Dr. Sushant Srivastava
Director & Sr. Consultant
CTVS, BLK Heart Centre
BLK Super Speciality
Hospital, New Delhi
A Mighty Heart
A successful major surgery to save an infant with
Tetralogy of Fallot (TOF)
Tetralogy of Fallot (TOF) is a complex cyanotic birth defect of the heart
with four components, namely, a large Ventricular Septal Defect (VSD)

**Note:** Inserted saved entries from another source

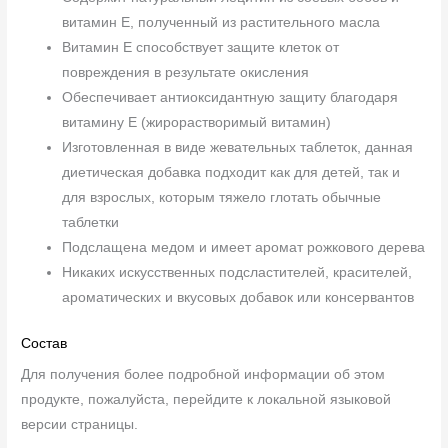
витамин Е, полученный из растительного масла
Витамин E способствует защите клеток от
повреждения в результате окисления
Обеспечивает антиоксидантную защиту благодаря
витамину Е (жирорастворимый витамин)
Изготовленная в виде жевательных таблеток, данная
диетическая добавка подходит как для детей, так и
для взрослых, которым тяжело глотать обычные
таблетки
Подслащена медом и имеет аромат рожкового дерева
Никаких искусственных подсластителей, красителей,
ароматических и вкусовых добавок или консервантов
Состав
Для получения более подробной информации об этом
продукте, пожалуйста, перейдите к локальной языковой
версии страницы.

Infundibular and Valvular Pulmonary Stenosis, aorta overriding the VSD
to a variable degree and Right Ventricular Hypertrophy. The patients,
invariably infants, experience breathlessness, failure to thrive and blue
discolouration of nails, lips and tongue. Some infants or children develop
hypoxic spells which are potentially fatal.
A 3-year old Iraqi boy was admitted in the BLK Heart Centre with
complaints of breathlessness, blue discolouration of the lips and nails. He
had a medical history suggestive of hypoxic spells. An Echocardiogram
was done and a diagnosis of TOF was established. However, the left
and specially the right pulmonary arteries were small and also had
stenotic segments at their origin from the main pulmonary artery. A CT
Angiogram was done to assess pulmonary artery size and the diagnosis of
origin stenosis confirmed small sized pulmonary arteries. This presented
a dilemma with regard to choice of treatment between shunt and total
correction. Inadequate pulmonary arteries can lead to right heart failure
and even failure to wean from cardio pulmonary bypass after total repair.
From careful evaluation of the CT Angiogram, it appeared that stenotic
segments and small pulmonary arteries could be successfully enlarged.
Risks and benefits were discussed with parents and a decision to
undertake open heat repair was made. The heart was approached through
a median sternotomy. A pericardial patch was harvested. The patient was
placed on heart lung machine. The right heart was entered through the
right atrium and infundibular muscle was resected to enlarge the right
ventricular outflow. The incision was carried into the main pulmonary
artery and branch pulmonary arteries up to the hila. The VSD was closed
with a dacron patch. To enlarge the right and left pulmonary arteries, a
pericardial patch was stitched to the left and right pulmonary arteries, on
the right side it was carried as far as possible behind and across the aorta.
The child recovered well from surgery and was discharged on the seventh
post operative day. Cyanosis disappeared completely, his lips and nails
became healthy pink in colour. This was a technically difficult case, but
the well planned operation led to a successful one-stage repair.
Pre-operative decision making in surgery for complex congenital heart
disease is of paramount importance. As near as complete correction of
anatomical defects is necessary to restore optimal physiology.